┏━━

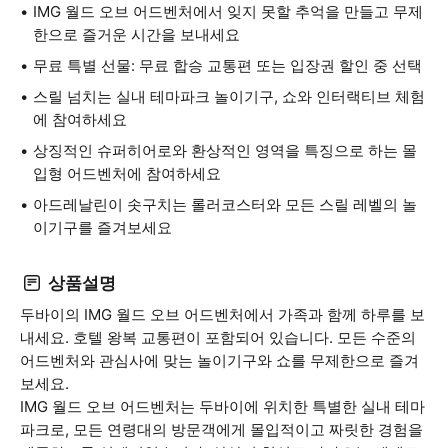
IMG 월드 오브 어드벤처에서 잊지 못할 추억을 만들고 무제
한으로 즐거운 시간을 보내세요
무료 특별 선물: 무료 합승 교통편 또는 입장권 할인 중 선택
스릴 넘치는 실내 테마파크 놀이기구, 쇼와 인터랙티브 체험
에 참여하세요
상징적인 슈퍼히어로와 환상적인 영역을 특징으로 하는 몰
입형 어드벤처에 참여하세요
아드레날린이 솟구치는 롤러코스터와 모든 스릴 레벨의 놀
이기구를 즐겨보세요
상품설명
두바이의 IMG 월드 오브 어드벤처에서 가족과 함께 하루를 보
내세요. 호텔 왕복 교통편이 포함되어 있습니다. 모든 수준의
어드벤처와 관심사에 맞는 놀이기구와 쇼를 무제한으로 즐겨
보세요.
IMG 월드 오브 어드벤처는 두바이에 위치한 특별한 실내 테마
파크로, 모든 연령대의 방문객에게 몰입적이고 짜릿한 경험을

┗━━

PROBLEM STATEMENT:
The lines to copy are those in the listing that contain "어드벤처에서".

EXERCISE ANSWER:
IMG 월드 오브 어드벤처에서 잊지 못할 추억을 만들고 무제
두바이의 IMG 월드 오브 어드벤처에서 가족과 함께 하루를 보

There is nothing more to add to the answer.